◆ GOAL OF THE EXERCISE
Wherever the line with "del nucli antic." sits in the listing below, transcribe from it up to and including the line with "anar disminuint al llarg de l’any 2017.", exactly, and leave the remaining lines out.

#### INPUT ####

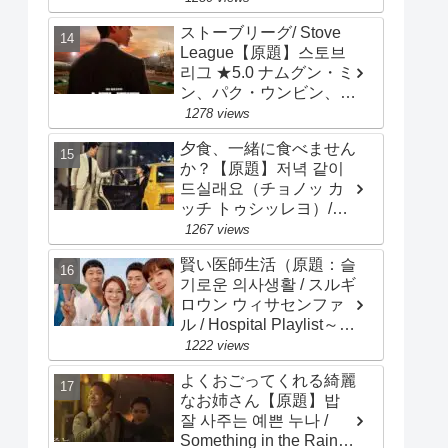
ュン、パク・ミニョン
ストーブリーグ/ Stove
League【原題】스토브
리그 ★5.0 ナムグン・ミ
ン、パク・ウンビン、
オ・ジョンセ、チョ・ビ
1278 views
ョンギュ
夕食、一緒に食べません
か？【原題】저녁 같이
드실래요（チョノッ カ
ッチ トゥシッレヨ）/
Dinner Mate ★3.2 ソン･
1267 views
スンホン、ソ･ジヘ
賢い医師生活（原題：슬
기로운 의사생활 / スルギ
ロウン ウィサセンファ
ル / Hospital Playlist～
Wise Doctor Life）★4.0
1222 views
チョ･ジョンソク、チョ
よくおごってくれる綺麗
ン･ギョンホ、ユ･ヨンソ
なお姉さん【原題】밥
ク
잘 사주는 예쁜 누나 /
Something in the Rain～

####
#### INPUT ####

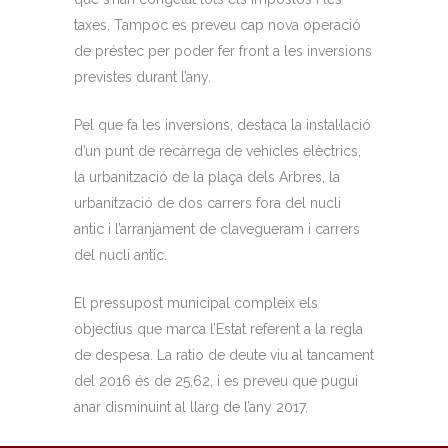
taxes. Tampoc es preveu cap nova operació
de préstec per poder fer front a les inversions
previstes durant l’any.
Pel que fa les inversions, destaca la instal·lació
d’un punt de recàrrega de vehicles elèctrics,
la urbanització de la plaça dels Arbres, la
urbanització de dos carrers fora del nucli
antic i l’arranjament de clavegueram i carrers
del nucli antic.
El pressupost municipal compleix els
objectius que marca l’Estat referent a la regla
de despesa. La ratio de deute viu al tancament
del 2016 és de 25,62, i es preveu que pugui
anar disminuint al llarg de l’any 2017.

####

◆ SOLUTION BELOW
del nucli antic.
El pressupost municipal compleix els
objectius que marca l’Estat referent a la regla
de despesa. La ratio de deute viu al tancament
del 2016 és de 25,62, i es preveu que pugui
anar disminuint al llarg de l’any 2017.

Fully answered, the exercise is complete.